2017年3月8日水曜日

よくなった住宅品質

農地を住宅地に転用するのが簡単になったのか、市街化調整区域のはずの我が家の周囲にも年々4,5軒単位でミニ開発が行われ、敷地は狭いながらも設備のよさそうな家があちこちに建ってきています。
建築基準が厳しくなって耐震、耐火、断熱性能がひと昔前の住宅とは比較にならないぐらいいい家々。こうした高機能の新築住宅ができあがる様子を毎日散歩の途中に見ていると、まもなく新しい家で生活を始める若い家族の幸せな光景が目に浮かぶようです。
終戦直後に生まれた我々団塊世代は、暖房のない部屋でコタツや火鉢で暖を取りながら子供時代を過ごし、大学生になって都会に出ても四畳半の何もない下宿の部屋でインスタントコーヒーとインスタントラーメンで飢えをしのぎ、やがて家庭を持っても住むところはアパート。くじ運のいい場合は公団2DK住宅でした。
公団2DKとは広さ40平方メートルもない延べ床面積に小さな部屋が二つと狭いダイニングキッチン、風呂トイレあり、エレベータなし物件です。こうした家で生まれ育ち巣立っていった団塊ジュニア世代になってようやく現在の高機能・高品質住宅に手が届くようになったというわけです。

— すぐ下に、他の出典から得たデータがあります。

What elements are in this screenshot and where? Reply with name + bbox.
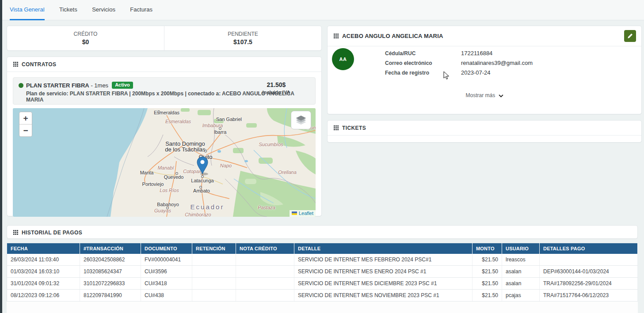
field-row: Correo electrónico renatalinares39@gmail… [385,60,641,66]
status-dot [19,83,23,88]
tickets-title: TICKETS [342,125,366,131]
registro-value: 2023-07-24 [461,70,491,76]
chevron-down-icon [499,94,503,98]
cell-fecha: 01/03/2024 16:03:10 [7,266,80,278]
pending-value: $107.5 [233,38,252,45]
cell-detalle: SERVICIO DE INTERNET MES NOVIEMBRE 2023 … [294,290,473,302]
plan-price-note: incluido IVA [255,90,297,95]
col-nota-credito: NOTA CRÉDITO [236,243,294,254]
leaflet-link[interactable]: Leaflet [299,211,313,216]
contracts-title: CONTRATOS [22,61,57,68]
cell-documento: FV#000004041 [141,254,192,266]
cell-retencion [192,254,236,266]
cedula-value: 1722116884 [461,50,492,57]
col-documento: DOCUMENTO [141,243,192,254]
plan-duration: 1mes [94,82,108,89]
credit-value: $0 [82,38,89,45]
map-zoom-control: + − [19,112,32,137]
cell-documento: CU#3418 [141,278,192,290]
col-detalle: DETALLE [294,243,473,254]
pending-block: PENDIENTE $107.5 [164,26,321,50]
map-base [13,108,316,217]
col-detalles-pago: DETALLES PAGO [540,243,638,254]
table-row[interactable]: 01/03/2024 16:03:10 1032085624347 CU#359… [7,266,638,278]
plan-name: PLAN STARTER FIBRA [26,82,89,89]
cell-nota-credito [236,290,294,302]
field-row: Fecha de registro 2023-07-24 [385,70,641,76]
cell-transaccion: 26032042508862 [80,254,141,266]
table-row[interactable]: 31/01/2024 09:01:32 31012072296833 CU#34… [7,278,638,290]
customer-card: ACEBO ANGULO ANGELICA MARIA AA Cédula/RU… [327,26,642,114]
map-attribution: Leaflet [290,210,316,217]
plan-price-block: 21.50$ incluido IVA [255,81,297,95]
cell-monto: $21.50 [473,290,502,302]
cell-retencion [192,278,236,290]
customer-name-title: ACEBO ANGULO ANGELICA MARIA [342,33,443,39]
grid-icon [13,230,18,235]
payments-title: HISTORIAL DE PAGOS [22,230,82,236]
cell-monto: $21.50 [473,254,502,266]
table-row[interactable]: 08/12/2023 09:12:06 8122097841990 CU#438… [7,290,638,302]
cell-detalles-pago: TRA#71517764-06/12/2023 [540,290,638,302]
avatar: AA [332,48,354,70]
grid-icon [334,125,339,130]
cell-detalles-pago: DEP#63000144-01/03/2024 [540,266,638,278]
show-more-link[interactable]: Mostrar más [328,92,641,98]
contracts-header: CONTRATOS [7,57,321,72]
layers-icon [295,114,307,126]
col-retencion: RETENCIÓN [192,243,236,254]
col-transaccion: #TRANSACCIÓN [80,243,141,254]
customer-body: AA Cédula/RUC 1722116884 Correo electrón… [328,46,641,115]
tab-servicios[interactable]: Servicios [92,0,115,20]
cedula-label: Cédula/RUC [385,50,461,57]
cell-detalle: SERVICIO DE INTERNET MES DICIEMBRE 2023 … [294,278,473,290]
customer-fields: Cédula/RUC 1722116884 Correo electrónico… [328,46,641,76]
email-label: Correo electrónico [385,60,461,66]
cell-monto: $21.50 [473,266,502,278]
tab-facturas[interactable]: Facturas [130,0,152,20]
zoom-out-button[interactable]: − [19,124,32,136]
credit-label: CRÉDITO [74,31,98,37]
pending-label: PENDIENTE [228,31,258,37]
cell-usuario: pcajas [502,290,540,302]
tickets-card: TICKETS [327,120,642,143]
cell-retencion [192,290,236,302]
payments-table-card: FECHA #TRANSACCIÓN DOCUMENTO RETENCIÓN N… [7,243,638,313]
email-value: renatalinares39@gmail.com [461,60,533,66]
edit-customer-button[interactable] [624,30,636,42]
grid-icon [13,62,18,67]
contract-item[interactable]: PLAN STARTER FIBRA - 1mes Activo Plan de… [13,77,316,105]
table-header-row: FECHA #TRANSACCIÓN DOCUMENTO RETENCIÓN N… [7,243,638,254]
payments-table: FECHA #TRANSACCIÓN DOCUMENTO RETENCIÓN N… [7,243,638,302]
cell-fecha: 31/01/2024 09:01:32 [7,278,80,290]
ukraine-flag-icon [292,211,297,215]
status-badge: Activo [112,82,133,89]
customer-header: ACEBO ANGULO ANGELICA MARIA [328,26,641,46]
left-edge-strip [0,0,2,313]
app-root: Vista General Tickets Servicios Facturas… [0,0,644,313]
cell-monto: $21.50 [473,278,502,290]
table-row[interactable]: 26/03/2024 11:03:40 26032042508862 FV#00… [7,254,638,266]
col-usuario: USUARIO [502,243,540,254]
cell-usuario: asalan [502,266,540,278]
tab-vista-general[interactable]: Vista General [10,0,45,20]
cell-nota-credito [236,266,294,278]
cell-fecha: 08/12/2023 09:12:06 [7,290,80,302]
cell-transaccion: 1032085624347 [80,266,141,278]
col-fecha: FECHA [7,243,80,254]
registro-label: Fecha de registro [385,70,461,76]
cell-usuario: lreascos [502,254,540,266]
cell-nota-credito [236,254,294,266]
leaflet-map[interactable]: Esmeraldas Esmeraldas San Gabriel Imbabu… [13,108,316,217]
cell-documento: CU#3596 [141,266,192,278]
map-marker-icon[interactable] [196,156,211,176]
tab-tickets[interactable]: Tickets [59,0,77,20]
map-layers-button[interactable] [291,111,311,129]
cell-transaccion: 8122097841990 [80,290,141,302]
show-more-label: Mostrar más [465,92,495,98]
cell-nota-credito [236,278,294,290]
plan-separator: - [89,82,95,89]
zoom-in-button[interactable]: + [19,112,32,124]
payments-header-card: HISTORIAL DE PAGOS [7,225,638,239]
cell-documento: CU#438 [141,290,192,302]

21世紀を迎えてやっと!
思い起こせば、1972年にドイツを旅して知り合いになった人の家に泊めてもらったとき、住宅の品質の高さには驚嘆しました。窓は木製の枠にペアガラスがはめられ、屋根裏部屋に至るまでスチーム暖房が完備していました。すでに築20年ぐらいの感じがし、その様子から敗戦後、間髪入れず庶民のための高品質住宅が整備されたことがうかがえました。
そんなドイツの家を見て私は両親の家を高機能の家に改修したいと思ったのですが、1970年代の岡山ではペアガラスのサッシなど工務店が扱っておらず、業者も我が父親も断熱の意味など理解しようともしませんでした。また住宅の改修に対し銀行ローンなど存在せず、結局時代が進むのを待つしかありませんでした。
過ぎたことはともかく、欧米に遅れること50年にして、狭いながらも質のいい住宅が普及してきたのは公的住宅ローンの融資条件に住宅の品質が問われるようになったからに他なりません。産業重視で民生を犠牲にして戦後の日本の繁栄があったことがいまさらながら悔やまれます。